Another key component to solving the e-waste problem is consumer behaviour and driving awareness about sustainability and introducing incentives for take-back schemes and refurbished devices, which can increase the longevity of electronics.

Further, waste disposal management programmes that focus on resale and redeployment of network and information technology equipment can be implemented.

“Once the life span of this equipment is exhausted, it can be recycled responsibly using approved recycling agencies. Obsolete batteries, classified as hazardous waste, can go to a licensed facility for incineration. In this way, network equipment can be diverted from landfill sites and not harm the environment,” he continues.

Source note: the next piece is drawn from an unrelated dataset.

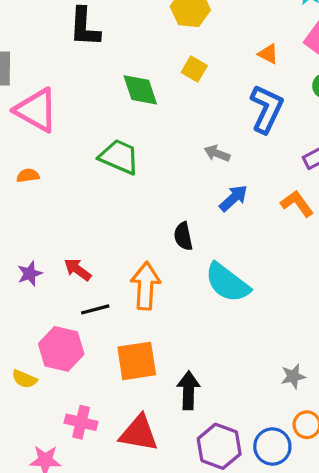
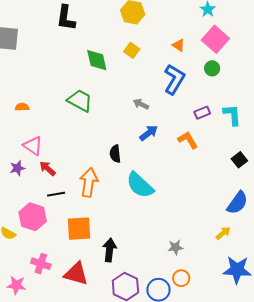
pink triangle: (36, 110) -> (33, 146), moved, size x0.7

In addition, regulation can promote sustainability in design and manufacturing through material and process requirements for electronics, tax and subsidies.

“Regulation, such as South Africa’s extended producer responsibility scheme, can also be a positive step to support the circular economy while strengthening the resilience and scalability of e-waste initiatives.”

However, effective policies targeting e-waste require knowledge sharing by all stakeholders across the value chain and addressing current data gaps in e-waste streams for better decision-making, he says.

“If we are to alleviate the enormous challenge of e-waste and reduce its impact on the environment and human health, we need to come together to drive real change.

“By promoting a circular economy and collaborating across the value chain, we can ensure the digital revolution is not just a leap forward in technology but also a leap forward in environmental consciousness and responsibility.”

Chege highlights the various e-waste initiatives Vodacom, Vodafone and various subsidiaries are involved in.

One such initiative in Egypt is a partnership among Vodafone Egypt, the Egyptian Ministry of Environment, the UN Development Programme and the Federation of Egyptian Industries to develop the e-TADWEER digital platform.

Launched in April 2021, the platform encourages citizens to recycle old electronic devices safely through awareness campaigns and discounts and vouchers in exchange for products, with 70.8-million tonnes of e-waste, equivalent to 390 000 midsized cars, having been recycled since.

In Kenya, Safaricom partnered with the Waste Electrical and Electronic Equipment Centre and the National Environment Management Authority to create an e-waste management programme to enable customers to deposit used electronic equipment at any of Safaricom’s retail centres and offices countrywide.